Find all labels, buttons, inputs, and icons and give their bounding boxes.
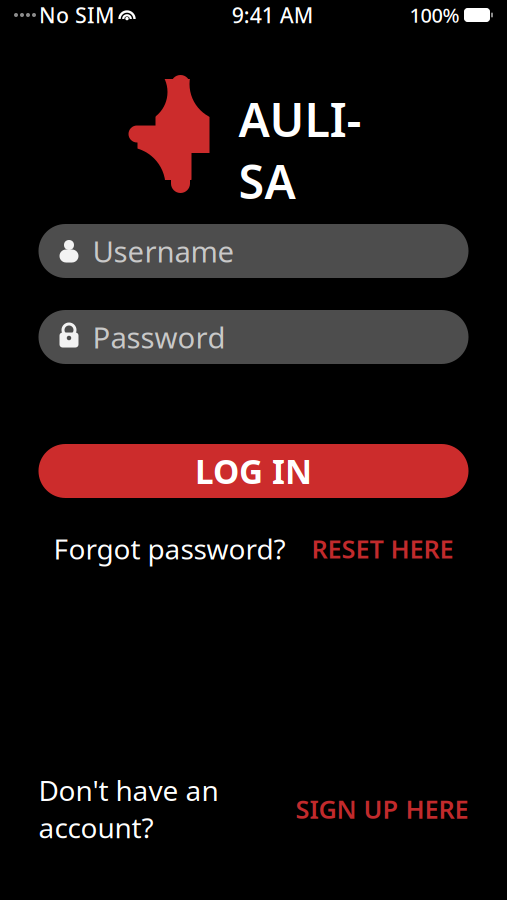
button[interactable]: Don't have an account? <box>38 772 218 846</box>
staticText: Forgot password? <box>54 530 286 567</box>
staticText: Don't have an account? <box>38 772 218 846</box>
staticText: LOG IN <box>195 449 312 493</box>
button[interactable]: LOG IN <box>38 444 468 498</box>
staticText: SIGN UP HERE <box>296 792 468 826</box>
button[interactable]: RESET HERE <box>312 532 454 565</box>
staticText: 100% <box>410 2 460 28</box>
button[interactable]: Forgot password? <box>54 530 286 567</box>
button[interactable]: Password <box>38 310 468 364</box>
button[interactable]: SIGN UP HERE <box>296 792 468 826</box>
staticText: RESET HERE <box>312 532 454 565</box>
staticText: 9:41 AM <box>232 1 314 29</box>
staticText: Username <box>92 232 234 270</box>
staticText: AULISA <box>238 88 362 212</box>
staticText: No SIM <box>39 1 115 29</box>
button[interactable]: Username <box>38 224 468 278</box>
staticText: Password <box>92 318 226 356</box>
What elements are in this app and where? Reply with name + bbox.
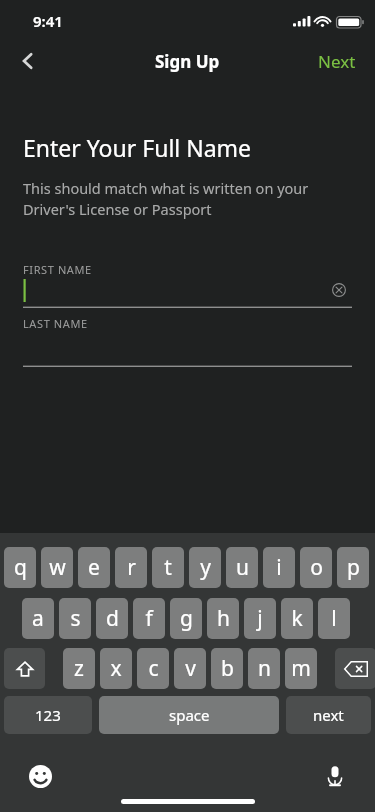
--- --- ---
_REQUIRED ACTION_.
All records above need to be returned exactly. Omit the pictures.

_THE ANSWER_.
Find all labels, buttons, inputs, and icons and give their bounding boxes.
button[interactable]: Don't have an account? <box>38 772 218 846</box>
staticText: Forgot password? <box>54 530 286 567</box>
staticText: Don't have an account? <box>38 772 218 846</box>
staticText: LOG IN <box>195 449 312 493</box>
button[interactable]: LOG IN <box>38 444 468 498</box>
staticText: SIGN UP HERE <box>296 792 468 826</box>
button[interactable]: RESET HERE <box>312 532 454 565</box>
staticText: 100% <box>410 2 460 28</box>
button[interactable]: Forgot password? <box>54 530 286 567</box>
button[interactable]: Password <box>38 310 468 364</box>
button[interactable]: SIGN UP HERE <box>296 792 468 826</box>
staticText: RESET HERE <box>312 532 454 565</box>
staticText: 9:41 AM <box>232 1 314 29</box>
staticText: Username <box>92 232 234 270</box>
staticText: AULISA <box>238 88 362 212</box>
staticText: No SIM <box>39 1 115 29</box>
button[interactable]: Username <box>38 224 468 278</box>
staticText: Password <box>92 318 226 356</box>
What elements are in this app and where? Reply with name + bbox.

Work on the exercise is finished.